*TASK STATEMENT:*
When "网上定价发行摇号中签结果" occurs in a line of the material, copy that line.

*RECORDS PROVIDED:*
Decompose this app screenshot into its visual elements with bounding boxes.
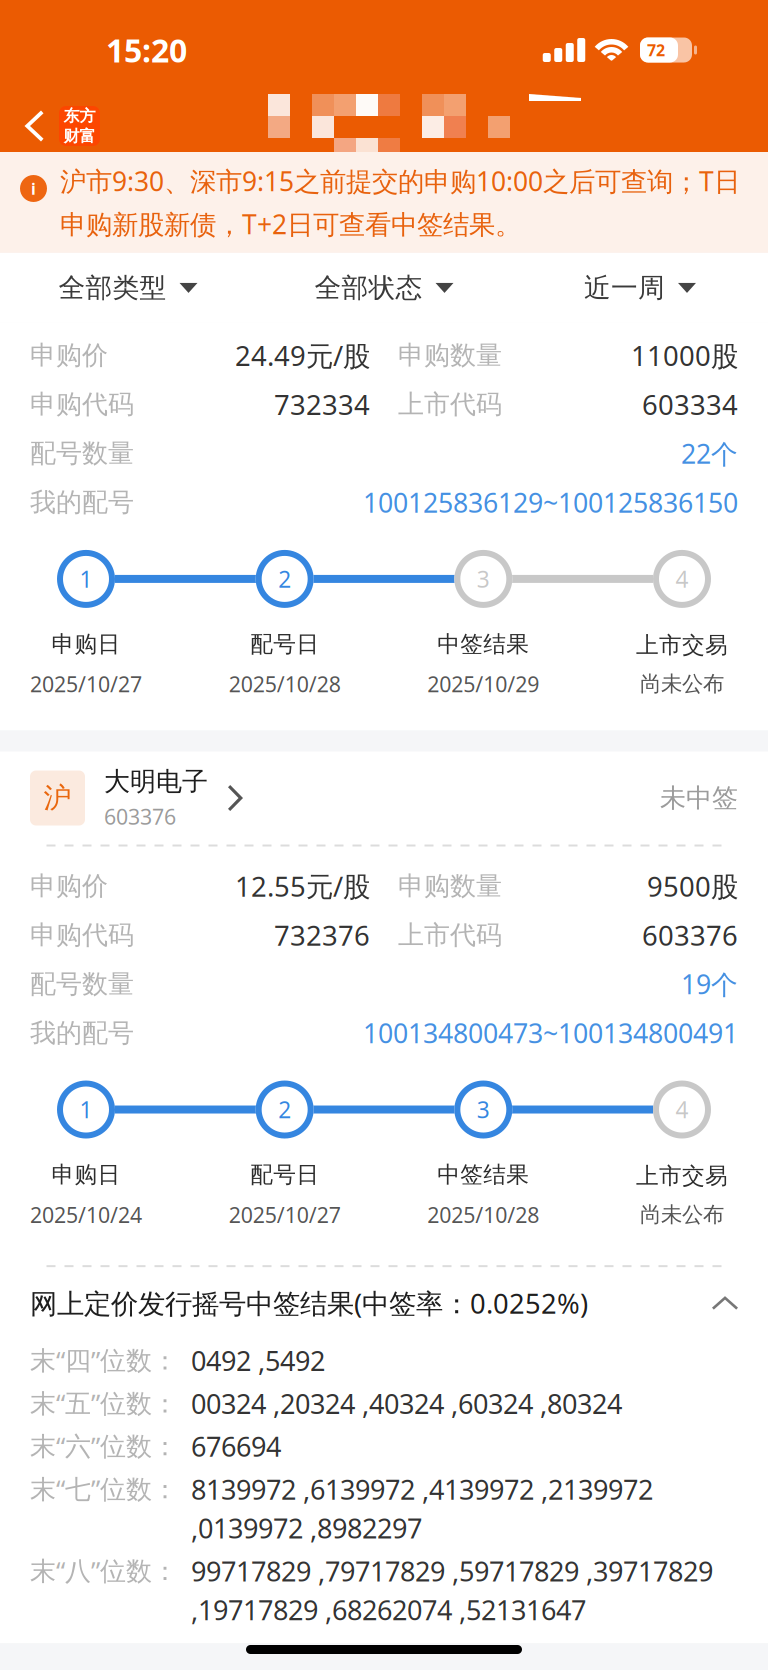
staticText: 上市代码 [398, 388, 502, 421]
staticText: 中签结果 [437, 630, 529, 658]
staticText: 申购数量 [398, 870, 502, 902]
staticText: 19个 [681, 966, 738, 1002]
button[interactable]: 全部类型 [0, 253, 256, 323]
staticText: 末“五”位数： [30, 1385, 178, 1420]
staticText: 732334 [274, 386, 370, 423]
staticText: 12.55元/股 [235, 867, 370, 905]
staticText: 大明电子 [104, 765, 208, 798]
staticText: 配号日 [250, 1160, 319, 1189]
button[interactable]: 全部状态 [256, 253, 512, 323]
staticText: 末“八”位数： [30, 1552, 178, 1588]
button[interactable]: 近一周 [512, 253, 768, 323]
staticText: 603334 [642, 386, 738, 423]
staticText: 我的配号 [30, 486, 134, 519]
staticText: 申购日 [52, 1160, 120, 1189]
staticText: 1 [80, 1094, 92, 1125]
staticText: 4 [676, 1094, 688, 1125]
staticText: 尚未公布 [640, 1201, 724, 1228]
staticText: 732376 [274, 916, 370, 954]
staticText: 网上定价发行摇号中签结果(中签率：0.0252%) [30, 1284, 588, 1322]
staticText: 3 [477, 1094, 490, 1125]
staticText: 申购代码 [30, 919, 134, 951]
staticText: 配号数量 [30, 437, 134, 470]
button[interactable]: 沪 [30, 770, 738, 826]
staticText: 4 [676, 564, 688, 594]
staticText: 676694 [191, 1428, 281, 1465]
staticText: 00324 ,20324 ,40324 ,60324 ,80324 [191, 1385, 622, 1422]
staticText: 财富 [64, 126, 96, 146]
staticText: 申购数量 [398, 339, 502, 372]
button[interactable]: Back [0, 100, 106, 152]
staticText: 0492 ,5492 [191, 1342, 325, 1379]
staticText: 末“七”位数： [30, 1471, 178, 1506]
staticText: 末“四”位数： [30, 1342, 178, 1378]
staticText: 24.49元/股 [235, 337, 370, 374]
staticText: 全部类型 [58, 271, 166, 305]
staticText: 沪市9:30、深市9:15之前提交的申购10:00之后可查询；T日 [60, 163, 740, 199]
staticText: 11000股 [631, 337, 738, 374]
staticText: 3 [477, 564, 490, 594]
staticText: 未中签 [660, 782, 738, 814]
staticText: ,19717829 ,68262074 ,52131647 [191, 1591, 586, 1628]
staticText: ,0139972 ,8982297 [191, 1510, 422, 1546]
staticText: 22个 [681, 435, 738, 472]
staticText: 100134800473~100134800491 [363, 1015, 738, 1051]
staticText: 8139972 ,6139972 ,4139972 ,2139972 [191, 1471, 653, 1508]
staticText: 100125836129~100125836150 [363, 484, 738, 521]
staticText: 2025/10/27 [30, 670, 142, 699]
staticText: 9500股 [647, 867, 738, 905]
staticText: 15:20 [106, 28, 187, 72]
staticText: 中签结果 [437, 1160, 529, 1189]
staticText: 上市交易 [636, 1162, 728, 1190]
staticText: 99717829 ,79717829 ,59717829 ,39717829 [191, 1552, 713, 1589]
staticText: 东方 [64, 106, 96, 126]
staticText: 603376 [642, 916, 738, 954]
staticText: 2 [278, 564, 291, 594]
staticText: 603376 [104, 802, 176, 831]
staticText: 2025/10/28 [229, 670, 341, 699]
staticText: 申购代码 [30, 388, 134, 421]
staticText: 申购日 [52, 630, 120, 658]
staticText: 申购新股新债，T+2日可查看中签结果。 [60, 206, 521, 242]
staticText: 2025/10/29 [427, 670, 539, 699]
staticText: 沪 [44, 780, 72, 816]
staticText: 2025/10/27 [229, 1200, 341, 1229]
staticText: i [31, 178, 36, 199]
staticText: 2025/10/28 [427, 1200, 539, 1229]
staticText: 申购价 [30, 339, 108, 372]
staticText: 申购价 [30, 870, 108, 902]
staticText: 72 [647, 39, 665, 61]
staticText: 尚未公布 [640, 671, 724, 698]
staticText: 全部状态 [314, 271, 422, 305]
staticText: 我的配号 [30, 1017, 134, 1049]
button[interactable]: 网上定价发行摇号中签结果(中签率：0.0252%) [30, 1267, 738, 1339]
staticText: 上市代码 [398, 919, 502, 951]
staticText: 末“六”位数： [30, 1428, 178, 1463]
staticText: 配号数量 [30, 968, 134, 1000]
staticText: 上市交易 [636, 631, 728, 660]
staticText: 1 [80, 564, 92, 594]
staticText: 2 [278, 1094, 291, 1125]
staticText: 配号日 [250, 630, 319, 658]
staticText: 近一周 [584, 271, 665, 305]
staticText: 2025/10/24 [30, 1200, 142, 1229]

*WRITTEN SOLUTION:*
staticText: 网上定价发行摇号中签结果(中签率：0.0252%) [30, 1284, 588, 1322]
button[interactable]: 网上定价发行摇号中签结果(中签率：0.0252%) [30, 1267, 738, 1339]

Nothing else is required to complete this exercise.